What epigenetic and chromatin-level features are emphasized?

The opportunity underscores epigenetic and chromatin regulation such as DNA methylation patterns and long-range chromatin interactions that link distal enhancers to their target genes.

What RNA-level regulatory layers are mentioned besides RNA abundance?

The FOA mentions RNA modifications and the diversity of RNA splice isoforms (spliceoforms) as important regulatory layers to characterize.

What does "multi-layer functional genomics" mean in the context of this FOA?

It signals interest in integrated approaches that describe regulation across multiple layers, including chromatin architecture, transcriptional regulation, and post-transcriptional processing.

What is meant by connecting regulatory elements to "molecular pathophysiology"?

The goal is to connect functional elements and regulatory signatures to underlying molecular changes that can help explain symptoms, disease trajectories, and outcomes relevant to brain function and dysfunction.

Are projects expected to produce community resources, not just answer a narrow research question?

Yes. The collaborative framing implies projects are expected to generate resources, reference maps, and broadly usable datasets or analytical frameworks that can be leveraged by the wider community.

Why does the FOA emphasize multiple regions, cell types, and developmental periods?
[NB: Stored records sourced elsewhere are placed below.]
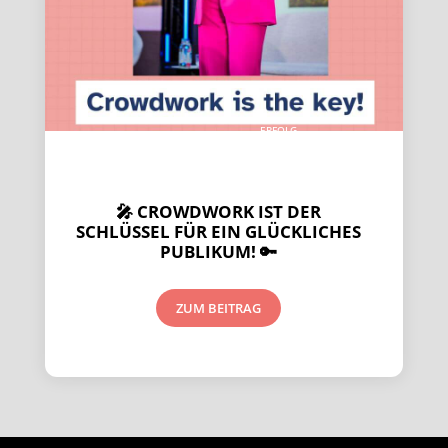
ERFOLG-
REICH
PRÄSENTIEREN
🎤 CROWDWORK IST DER
SCHLÜSSEL FÜR EIN GLÜCKLICHES
PUBLIKUM! 🔑
ZUM BEITRAG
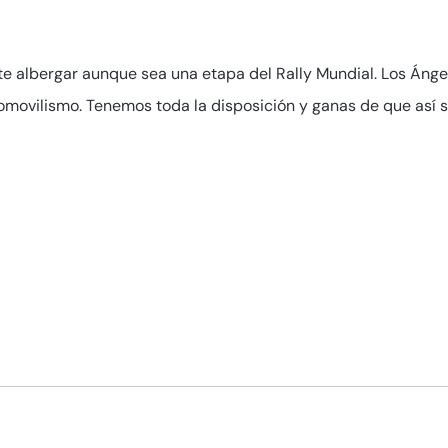
te albergar aunque sea una etapa del Rally Mundial. Los Áng
omovilismo. Tenemos toda la disposición y ganas de que así s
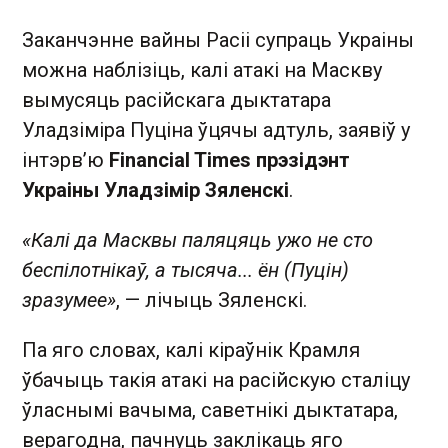
Заканчэнне вайны Расіі супраць Украіны
можна наблізіць, калі атакі на Маскву
вымусяць расійскага дыктатара
Уладзіміра Пуціна ўцячы адтуль, заявіў у
інтэрв’ю
Financial Times прэзідэнт
Украіны Уладзімір Зяленскі
.
«Калі да Масквы паляцяць ужо не сто
беспілотнікаў, а тысяча... ён (Пуцін)
зразумее»
, — лічыць Зяленскі.
Па яго словах, калі кіраўнік Крамля
ўбачыць такія атакі на расійскую сталіцу
ўласнымі вачыма, саветнікі дыктатара,
верагодна, пачнуць заклікаць яго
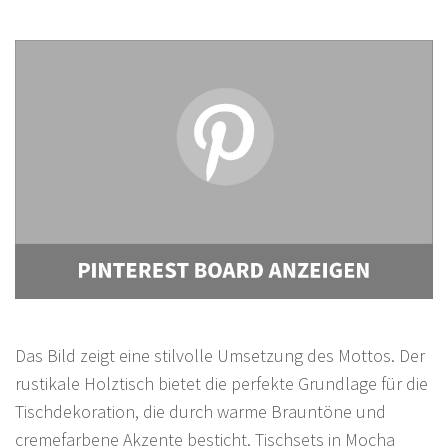
Das Bild zeigt eine stilvolle Umsetzung des Mottos. Der
rustikale Holztisch bietet die perfekte Grundlage für die
Tischdekoration, die durch warme Brauntöne und
cremefarbene Akzente besticht. Tischsets in Mocha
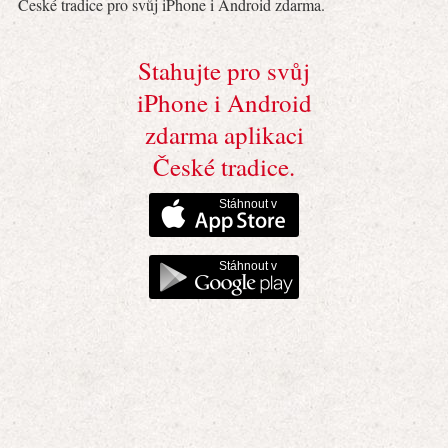
České tradice pro svůj iPhone i Android zdarma.
Stahujte pro svůj
iPhone i Android
zdarma aplikaci
České tradice.
Stáhnout v
Stáhnout v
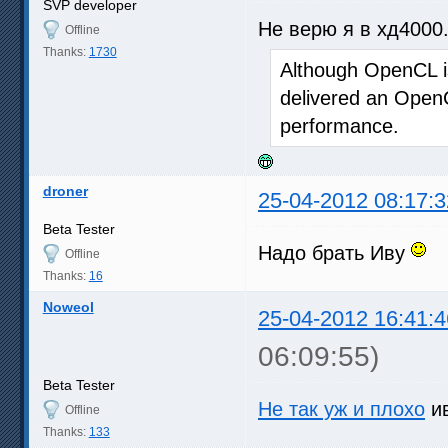
SVP developer
Не верю я в хд4000.
Offline
Thanks:
1730
Although OpenCL is
delivered an OpenC
performance.
droner
25-04-2012 08:17:3
Beta Tester
Надо брать Иву
Offline
Thanks:
16
Noweol
25-04-2012 16:41:4
06:09:55)
Beta Tester
Не так уж и плохо
ив
Offline
Thanks:
133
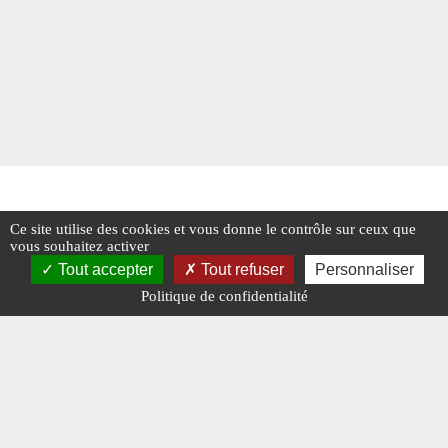
Ce site utilise des cookies et vous donne le contrôle sur ceux que
vous souhaitez activer
Tout accepter
Tout refuser
Personnaliser
Politique de confidentialité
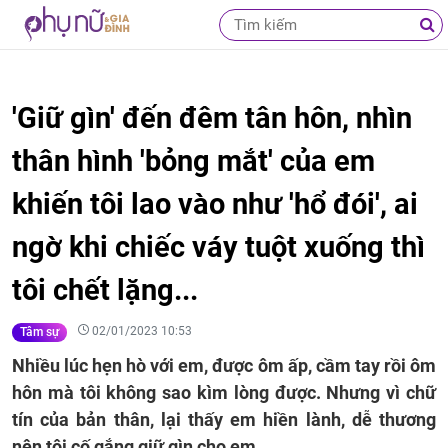
'Giữ gìn' đến đêm tân hôn, nhìn
thân hình 'bỏng mắt' của em
khiến tôi lao vào như 'hổ đói', ai
ngờ khi chiếc váy tuột xuống thì
tôi chết lặng...
02/01/2023 10:53
Tâm sự
Nhiều lúc hẹn hò với em, được ôm ấp, cầm tay rồi ôm
hôn mà tôi không sao kìm lòng được. Nhưng vì chữ
tín của bản thân, lại thấy em hiền lành, dễ thương
nên tôi cố gắng giữ gìn cho em.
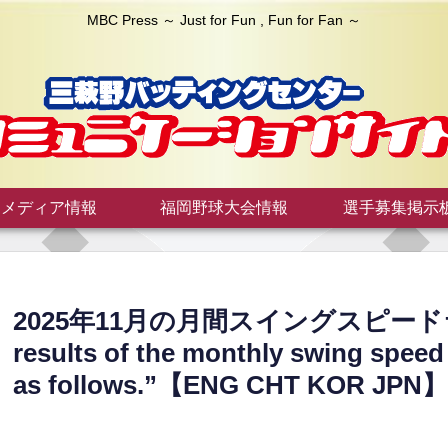
MBC Press ～ Just for Fun , Fun for Fan ～
メディア情報
福岡野球大会情報
選手募集掲示
2025年11月の月間スイングスピー
results of the monthly swing speed
as follows.”【ENG CHT KOR JPN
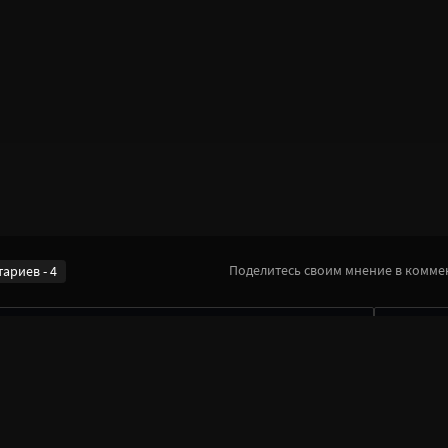
Поделитесь своим мнение в коммен
ариев - 4
● Офлайн
)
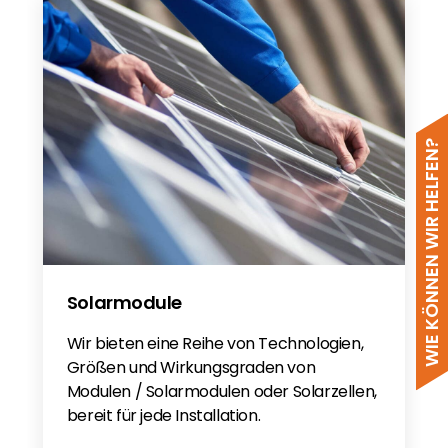
WIE KÖNNEN WIR HELFEN?
Solarmodule
Wir bieten eine Reihe von Technologien,
Größen und Wirkungsgraden von
Modulen / Solarmodulen oder Solarzellen,
bereit für jede Installation.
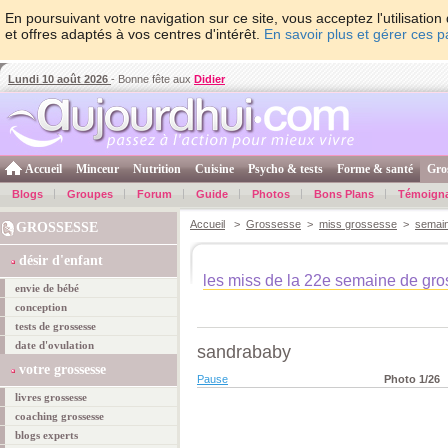
En poursuivant votre navigation sur ce site, vous acceptez l'utilisati
et offres adaptés à vos centres d'intérêt.
En savoir plus et gérer ces 
Lundi 10 août 2026
- Bonne fête aux
Didier
Accueil
Minceur
Nutrition
Cuisine
Psycho & tests
Forme & santé
Gro
Blogs
Groupes
Forum
Guide
Photos
Bons Plans
Témoign
Accueil
>
Grossesse
>
miss grossesse
>
semai
GROSSESSE
désir d'enfant
les miss de la 22e semaine de gr
envie de bébé
conception
tests de grossesse
date d'ovulation
sandrababy
votre grossesse
Pause
Photo
1
/26
livres grossesse
coaching grossesse
blogs experts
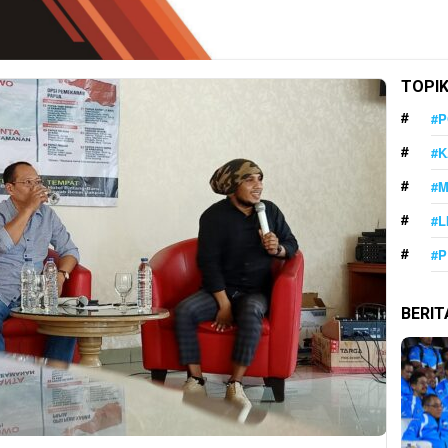
TOPI
#P
#K
#
#L
#P
BERI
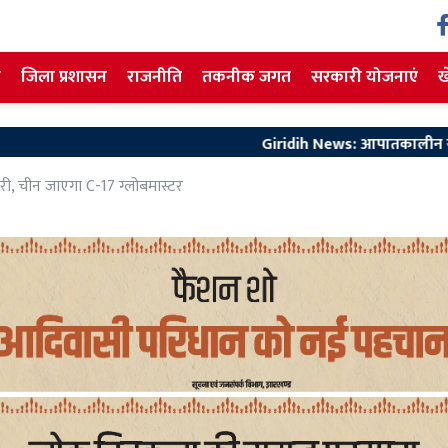
ज
जिला प्रशासन
राजनीति
तकनीक जगत
सरकारी योजनाएं
ख
Giridih News: आपातकालीन सेवाएं होंगी और तेज, गि
री, चीन जाएगा C-17 ग्लोबमास्टर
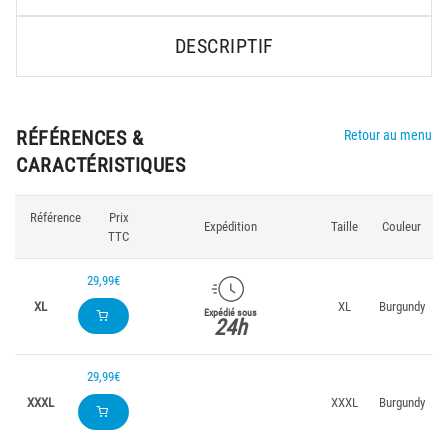
DESCRIPTIF
RÉFÉRENCES &
Retour au menu
CARACTÉRISTIQUES
Référence
Prix
Expédition
Taille
Couleur
TTC
29,99€
XL
XL
Burgundy
Expédié sous
24h
29,99€
XXXL
XXXL
Burgundy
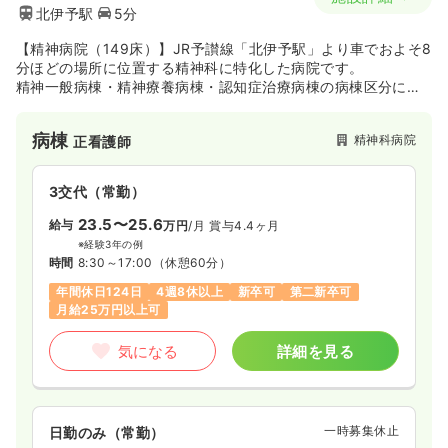
北伊予駅
5分
【精神病院（149床）】JR予讃線「北伊予駅」より車でおよそ8
分ほどの場所に位置する精神科に特化した病院です。
精神一般病棟・精神療養病棟・認知症治療病棟の病棟区分に分
かれ合わせて153床の病床を有しています。
入院による治療のみならず、訪問看護や通所リハビリ、老人保
病棟
精神科病院
正看護師
健施設など在宅の分野にも積極的に取り組んでいる病院です。
3交代（常勤）
23.5〜25.6
給与
万円
/月
賞与4.4ヶ月
※経験3年の例
時間
8:30～17:00
（休憩60分）
年間休日124日
4週8休以上
新卒可
第二新卒可
月給25万円以上可
気になる
詳細を見る
一時募集休止
日勤のみ（常勤）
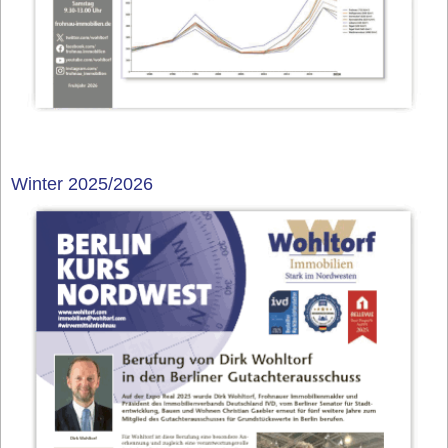
Winter 2025/2026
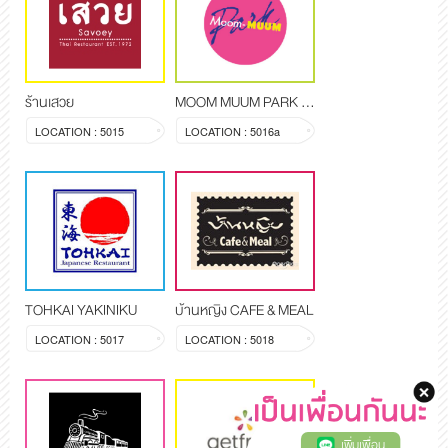
ร้านเสวย
MOOM MUUM PARK (FALABELLA)
LOCATION : 5015
LOCATION : 5016a
TOHKAI YAKINIKU
บ้านหญิง CAFE & MEAL
LOCATION : 5017
LOCATION : 5018
เพิ่มเพื่อน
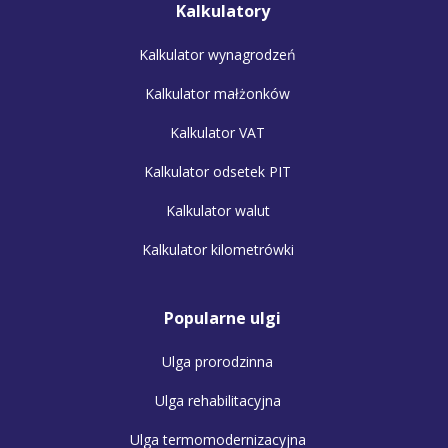
Kalkulatory
Kalkulator wynagrodzeń
Kalkulator małżonków
Kalkulator VAT
Kalkulator odsetek PIT
Kalkulator walut
Kalkulator kilometrówki
Popularne ulgi
Ulga prorodzinna
Ulga rehabilitacyjna
Ulga termomodernizacyjna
This emphasis supports atlas-style efforts and integrative analyses that can distinguish shared patterns from features that are specific to particular neural cell populations or developmental stages, and relate those patterns to psychiatric disease.

Who is eligible to apply?

Eligibility is broad and includes U.S. governmental entities, public and private institutions of higher education, independent school districts, Native American tribal governments (federally recognized), tribal organizations (including those other than federally recognized governments), public housing authorities/Indian housing authorities, nonprofits (501(c)(3) and non-501(c)(3)), for-profit organizations (other than small businesses), small businesses, and an "Other" category.

Are foreign organizations eligible to apply?

Yes. The eligibility list explicitly includes non-U.S. entities (foreign organizations).

Does the announcement encourage participation from specific institution types?

Yes. It explicitly notes additional eligible applicants including Alaska Native and Native Hawaiian Serving Institutions, AANAPISI institutions, Hispanic-serving institutions, Historically Black Colleges and Universities (HBCUs), Tribally Controlled Colleges and Universities (TCCUs), and faith-based or community-based organizations, among others.

Are U.S. territories or possessions eligible?

Yes. U.S. territories or possessions are explicitly listed among eligible applicants.

Are eligible federal agencies included as applicants?

Yes. The eligibility list includes eligible federal agencies.

What is the CFDA number associated with this opportunity?

The CFDA number provided is 93.242.

When was the opportunity created and what was the original closing date?

The source information indicates it was created on April 18, 2017, with an original closing date of June 6, 2019.

Is the award ceiling specified in the provided information?

No. The award ceiling is not specified in the provided source data.

Is the expected number of awards specified?

No. The expected number of awards is not specified in the provided source data.

What is the simplest way to summarize what this FOA is trying to fund?

It is funding coordinated, large-scale efforts to map and functionally interpret the non-coding regulatory genome of the human brain at high resolution, and to use those maps to explain how regulatory variation and dysregulation can contribute to psychiatric disorders.